● WHAT THE EXERCISE ASKS:
In this exercise, return each entry exactly as given.

● SOURCE DATA:
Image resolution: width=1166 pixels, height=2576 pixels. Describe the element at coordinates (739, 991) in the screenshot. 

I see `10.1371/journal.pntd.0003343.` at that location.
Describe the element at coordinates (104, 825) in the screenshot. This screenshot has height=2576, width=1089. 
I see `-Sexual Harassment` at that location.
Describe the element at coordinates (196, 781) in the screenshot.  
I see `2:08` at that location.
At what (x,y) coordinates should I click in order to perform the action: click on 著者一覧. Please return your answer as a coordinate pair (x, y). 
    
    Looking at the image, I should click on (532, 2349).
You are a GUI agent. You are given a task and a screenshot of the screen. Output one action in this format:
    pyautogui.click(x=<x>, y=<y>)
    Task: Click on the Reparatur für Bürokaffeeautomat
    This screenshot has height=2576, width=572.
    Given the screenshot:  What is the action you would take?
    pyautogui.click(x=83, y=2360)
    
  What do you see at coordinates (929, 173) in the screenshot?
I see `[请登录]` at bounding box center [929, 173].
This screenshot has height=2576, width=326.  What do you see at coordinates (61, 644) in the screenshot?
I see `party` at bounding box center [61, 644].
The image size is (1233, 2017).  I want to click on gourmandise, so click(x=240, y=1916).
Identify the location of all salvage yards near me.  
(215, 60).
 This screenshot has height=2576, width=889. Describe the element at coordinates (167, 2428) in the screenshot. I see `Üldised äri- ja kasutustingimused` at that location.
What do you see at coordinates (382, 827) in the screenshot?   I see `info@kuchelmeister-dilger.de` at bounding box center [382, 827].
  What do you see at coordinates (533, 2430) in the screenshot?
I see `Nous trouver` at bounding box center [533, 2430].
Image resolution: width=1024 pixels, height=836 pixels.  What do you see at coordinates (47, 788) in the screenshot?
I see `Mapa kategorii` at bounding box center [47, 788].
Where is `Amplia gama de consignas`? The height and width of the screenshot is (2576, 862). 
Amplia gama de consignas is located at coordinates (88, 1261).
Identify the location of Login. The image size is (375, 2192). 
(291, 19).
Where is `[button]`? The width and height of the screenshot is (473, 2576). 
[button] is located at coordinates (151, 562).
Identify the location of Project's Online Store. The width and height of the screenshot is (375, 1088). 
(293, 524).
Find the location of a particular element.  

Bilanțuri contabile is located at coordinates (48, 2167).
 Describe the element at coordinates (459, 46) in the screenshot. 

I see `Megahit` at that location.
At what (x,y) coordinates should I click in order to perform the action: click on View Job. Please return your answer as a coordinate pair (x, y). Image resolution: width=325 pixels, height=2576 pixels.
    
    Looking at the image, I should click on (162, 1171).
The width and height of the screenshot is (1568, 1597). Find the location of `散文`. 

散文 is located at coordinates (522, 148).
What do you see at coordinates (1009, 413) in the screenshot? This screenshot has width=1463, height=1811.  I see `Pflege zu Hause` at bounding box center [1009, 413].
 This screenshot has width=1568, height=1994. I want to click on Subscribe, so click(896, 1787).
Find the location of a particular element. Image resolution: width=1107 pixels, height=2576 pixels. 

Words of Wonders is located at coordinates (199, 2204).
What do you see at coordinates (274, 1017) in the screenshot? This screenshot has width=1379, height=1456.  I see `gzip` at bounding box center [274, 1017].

● OUTPUT BELOW:
Image resolution: width=1166 pixels, height=2576 pixels. Describe the element at coordinates (739, 991) in the screenshot. 

I see `10.1371/journal.pntd.0003343.` at that location.
Describe the element at coordinates (104, 825) in the screenshot. This screenshot has height=2576, width=1089. 
I see `-Sexual Harassment` at that location.
Describe the element at coordinates (196, 781) in the screenshot.  
I see `2:08` at that location.
At what (x,y) coordinates should I click in order to perform the action: click on 著者一覧. Please return your answer as a coordinate pair (x, y). 
    
    Looking at the image, I should click on (532, 2349).
You are a GUI agent. You are given a task and a screenshot of the screen. Output one action in this format:
    pyautogui.click(x=<x>, y=<y>)
    Task: Click on the Reparatur für Bürokaffeeautomat
    This screenshot has height=2576, width=572.
    Given the screenshot:  What is the action you would take?
    pyautogui.click(x=83, y=2360)
    
  What do you see at coordinates (929, 173) in the screenshot?
I see `[请登录]` at bounding box center [929, 173].
This screenshot has height=2576, width=326.  What do you see at coordinates (61, 644) in the screenshot?
I see `party` at bounding box center [61, 644].
The image size is (1233, 2017).  I want to click on gourmandise, so click(x=240, y=1916).
Identify the location of all salvage yards near me.  
(215, 60).
 This screenshot has height=2576, width=889. Describe the element at coordinates (167, 2428) in the screenshot. I see `Üldised äri- ja kasutustingimused` at that location.
What do you see at coordinates (382, 827) in the screenshot?   I see `info@kuchelmeister-dilger.de` at bounding box center [382, 827].
  What do you see at coordinates (533, 2430) in the screenshot?
I see `Nous trouver` at bounding box center [533, 2430].
Image resolution: width=1024 pixels, height=836 pixels.  What do you see at coordinates (47, 788) in the screenshot?
I see `Mapa kategorii` at bounding box center [47, 788].
Where is `Amplia gama de consignas`? The height and width of the screenshot is (2576, 862). 
Amplia gama de consignas is located at coordinates (88, 1261).
Identify the location of Login. The image size is (375, 2192). 
(291, 19).
Where is `[button]`? The width and height of the screenshot is (473, 2576). 
[button] is located at coordinates (151, 562).
Identify the location of Project's Online Store. The width and height of the screenshot is (375, 1088). 
(293, 524).
Find the location of a particular element.  

Bilanțuri contabile is located at coordinates (48, 2167).
 Describe the element at coordinates (459, 46) in the screenshot. 

I see `Megahit` at that location.
At what (x,y) coordinates should I click in order to perform the action: click on View Job. Please return your answer as a coordinate pair (x, y). Image resolution: width=325 pixels, height=2576 pixels.
    
    Looking at the image, I should click on (162, 1171).
The width and height of the screenshot is (1568, 1597). Find the location of `散文`. 

散文 is located at coordinates (522, 148).
What do you see at coordinates (1009, 413) in the screenshot? This screenshot has width=1463, height=1811.  I see `Pflege zu Hause` at bounding box center [1009, 413].
 This screenshot has width=1568, height=1994. I want to click on Subscribe, so click(896, 1787).
Find the location of a particular element. Image resolution: width=1107 pixels, height=2576 pixels. 

Words of Wonders is located at coordinates (199, 2204).
What do you see at coordinates (274, 1017) in the screenshot? This screenshot has width=1379, height=1456.  I see `gzip` at bounding box center [274, 1017].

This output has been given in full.